# Savage Model 24



## mixtapesyndicat (Jan 27, 2008)

Ok, so I'm looking to pick up a Savage model 24 .22/410ga Rifle.

Anyone have one they are willing to part with?


----------



## K-9 (Jul 27, 2007)

There are a few on gunbroker right now, that little number has gotten quite pricy in the past little while. I really don't understand why combo guns aren't more popular than they are for general woods roaming and as a truck gun they make a lot of sense. I have a Russian IZH-94 in 12/223 and I really like it. I want a Valmet 412 but it is out of my price range. I looked at the Spartan 22/410 but I just didn't like them, but you may. Good luck in our search


----------



## tallpaul (Sep 5, 2004)

I aquired a model 24 in .22/20ga and have not shot it much. My bud used to use it as a woods gun for squirrel etc. I believe it is ok and has a place but in reality I think a .22 pistol and a single shot shotgun would be better all around if legal in the area and if ya are decent with a pistol. I have my NEF 12 ga with auto eject that is fast on a reload if needed and the pistol for more precise shooting. 

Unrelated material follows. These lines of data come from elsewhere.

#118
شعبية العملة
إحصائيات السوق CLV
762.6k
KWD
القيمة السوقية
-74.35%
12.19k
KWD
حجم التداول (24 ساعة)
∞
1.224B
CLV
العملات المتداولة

Like any other thing in life the combo gun is a compromise of fit and function to make both work and while decent at each use they are not as good generally in function as a purpose built piece.

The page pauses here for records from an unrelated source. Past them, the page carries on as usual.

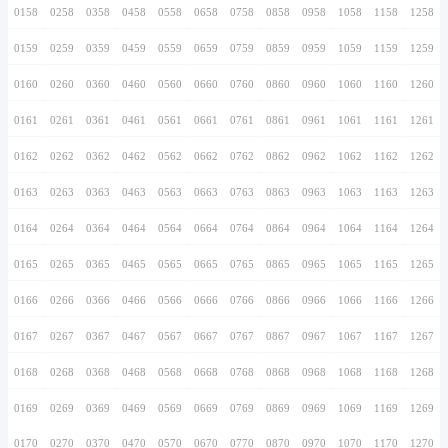
0146
0246
0346
0446
0546
0646
0746
0147
0247
0347
0447
0547
0647
0747
0148
0248
0348
0448
0548
0648
0748
0149
0249
0349
0449
0549
0649
0749
0150
0250
0350
0450
0550
0650
0750
0151
0251
0351
0451
0551
0651
0751
0152
0252
0352
0452
0552
0652
0752
0153
0253
0353
0453
0553
0653
0753
0154
0254
0354
0454
0554
0654
0754
0155
0255
0355
0455
0555
0655
0755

Having said that I can't seem ta sell mine


----------



## mixtapesyndicat (Jan 27, 2008)

I was just looking at gunbroker. Your 100% right, those prices are *CRAZY*, but then again its a bunch of gunshops that are selling them not private citizens (who can see past the cloud of smoke coming from the happy grass those gunshop guys are smoking when they come up with these prices.)

Personally (and i dont consider myself cheap, i'll spend money where money *NEEDS* to be spent....maybe they just call that republican....) i wouldn't ever spend more than $250-$300 on a gun. 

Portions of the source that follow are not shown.